[Page-level text extractions]
_ _ _

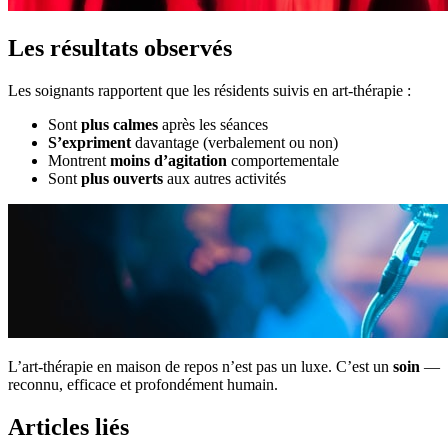
Les résultats observés
Les soignants rapportent que les résidents suivis en art-thérapie :
Sont
plus calmes
après les séances
S’expriment
davantage (verbalement ou non)
Montrent
moins d’agitation
comportementale
Sont
plus ouverts
aux autres activités
L’art-thérapie en maison de repos n’est pas un luxe. C’est un
soin
—
reconnu, efficace et profondément humain.
Articles liés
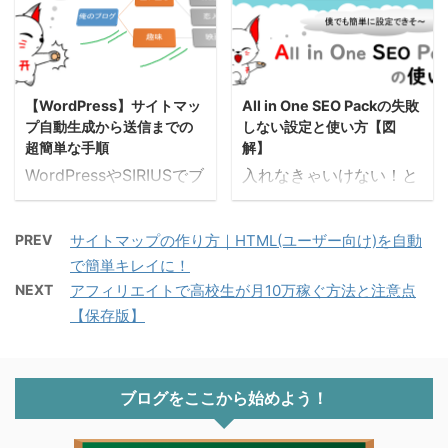
プラグインです。下のよ
い切れんぞ。アフー仙人
ボWordPressなら簡単に
全てをプラグインでバッ
うにamazonや楽天など
そうなんです。ネット
できるらしい♪見本はこ
クアップしていると思い
複数のリンクがショート
で検索すると良く出てく
んな感じのです。 サイ
ます。でも投稿記事を個
コードを使ってワンクリ
るのはBackUPUpという
トマップは3種類ありま
別でサクッとバックアッ
ックで設定できてし ...
プラグインが有名です
【WordPress】サイトマッ
All in One SEO Packの失敗
す。今回は3番のサイト
プしたい！そんな時はあ
が、復旧を簡単 ...
プ自動生成から送信までの
しない設定と使い方【図
マップですね。 3つの作
りませんか？そんな時は
超簡単な手順
解】
成必須サイトマップ 1、
AFFINGER5(WING)専用
WordPressやSIRIUSでブ
入れなきゃいけない！と
自分用のサイトマップ
プラグインの安心くんが
ログやサイトを立ち上げ
表現してもいいくらい重
2、Google用のXMLサイ
すごい便利なんです。 フ
たらまずはGoogleにサ
要なプラグインAll in
トマップ 3、ユーザー用
ィボ投稿ページを個別で
PREV
サイトマップの作り方｜HTML(ユーザー向け)を自動
イトマップを送信するこ
One SEO Packの設定方
のHTMLサイトマップ →
簡単にバックアップでき
で簡単キレイに！
とが必須です。これをし
法と使い方をまとめてい
今回はこちらを解説 以
るプラグインはないかな
NEXT
アフィリエイトで高校生が月10万稼ぐ方法と注意点
ないとGoogleの検索に
きます。このプラグイン
下の３つとも非常に重要
～ あるぞい。アフー仙人
【保存版】
表示されない(インデッ
はWordPressの導入と同
なのでまだの人は参考に
この記事でわかること
クスされない)ことにな
時に一番初めに入れてお
してみてください。 ...
安心くんの機能がわかる
ってしまう重要な設定で
くのがおすすめです。 フ
安心く ...
す。 フィボげげ、そう
ィボお師匠が言ってい
ブログをここから始めよう！
なの？やらなきゃ！ ほほ
た、必須の必須の必須の
ほ、焦らなくても大丈夫
プラグインですね。 注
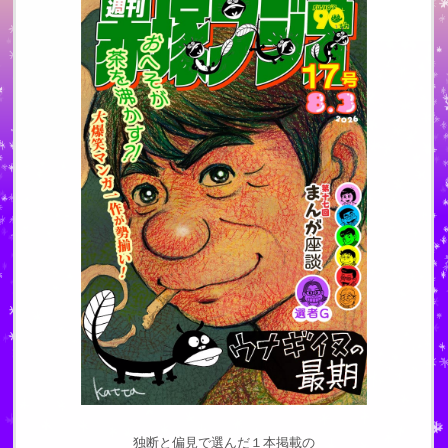
独断と偏見で選んだ１本掲載の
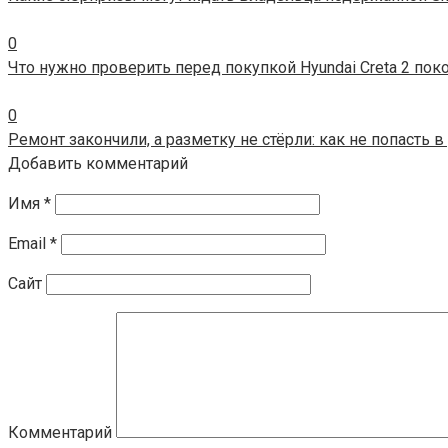
0
Что нужно проверить перед покупкой Hyundai Creta 2 по
0
Ремонт закончили, а разметку не стёрли: как не попасть
Добавить комментарий
Имя
*
Email
*
Сайт
Комментарий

_ _ _

• What to produce: Leaving the pictures out, set down all of the data again exactly.

• Written response:
Les résultats observés
Les soignants rapportent que les résidents suivis en art-thérapie :
Sont
plus calmes
après les séances
S’expriment
davantage (verbalement ou non)
Montrent
moins d’agitation
comportementale
Sont
plus ouverts
aux autres activités
L’art-thérapie en maison de repos n’est pas un luxe. C’est un
soin
—
reconnu, efficace et profondément humain.
Articles liés
プラグインです。下のよ
い切れんぞ。アフー仙人
ボWordPressなら簡単に
全てをプラグインでバッ
うにamazonや楽天など
そうなんです。ネット
できるらしい♪見本はこ
クアップしていると思い
複数のリンクがショート
で検索すると良く出てく
んな感じのです。 サイ
ます。でも投稿記事を個
コードを使ってワンクリ
るのはBackUPUpという
トマップは3種類ありま
別でサクッとバックアッ
ックで設定できてし ...
プラグインが有名です
【WordPress】サイトマッ
All in One SEO Packの失敗
す。今回は3番のサイト
プしたい！そんな時はあ
が、復旧を簡単 ...
プ自動生成から送信までの
しない設定と使い方【図
マップですね。 3つの作
りませんか？そんな時は
超簡単な手順
解】
成必須サイトマップ 1、
AFFINGER5(WING)専用
WordPressやSIRIUSでブ
入れなきゃいけない！と
自分用のサイトマップ
プラグインの安心くんが
ログやサイトを立ち上げ
表現してもいいくらい重
2、Google用のXMLサイ
すごい便利なんです。 フ
たらまずはGoogleにサ
要なプラグインAll in
トマップ 3、ユーザー用
ィボ投稿ページを個別で
PREV
サイトマップの作り方｜HTML(ユーザー向け)を自動
イトマップを送信するこ
One SEO Packの設定方
のHTMLサイトマップ →
簡単にバックアップでき
で簡単キレイに！
とが必須です。これをし
法と使い方をまとめてい
今回はこちらを解説 以
るプラグインはないかな
NEXT
アフィリエイトで高校生が月10万稼ぐ方法と注意点
ないとGoogleの検索に
きます。このプラグイン
下の３つとも非常に重要
～ あるぞい。アフー仙人
【保存版】
表示されない(インデッ
はWordPressの導入と同
なのでまだの人は参考に
この記事でわかること
クスされない)ことにな
時に一番初めに入れてお
してみてください。 ...
安心くんの機能がわかる
ってしまう重要な設定で
くのがおすすめです。 フ
安心く ...
す。 フィボげげ、そう
ィボお師匠が言ってい
ブログをここから始めよう！
なの？やらなきゃ！ ほほ
た、必須の必須の必須の
ほ、焦らなくても大丈夫
プラグインですね。 注
独断と偏見で選んだ１本掲載の
0
Что нужно проверить перед покупкой Hyundai Creta 2 по
0
Ремонт закончили, а разметку не стёрли: как не попасть
Добавить комментарий
Имя
*
Email
*
Сайт
Комментарий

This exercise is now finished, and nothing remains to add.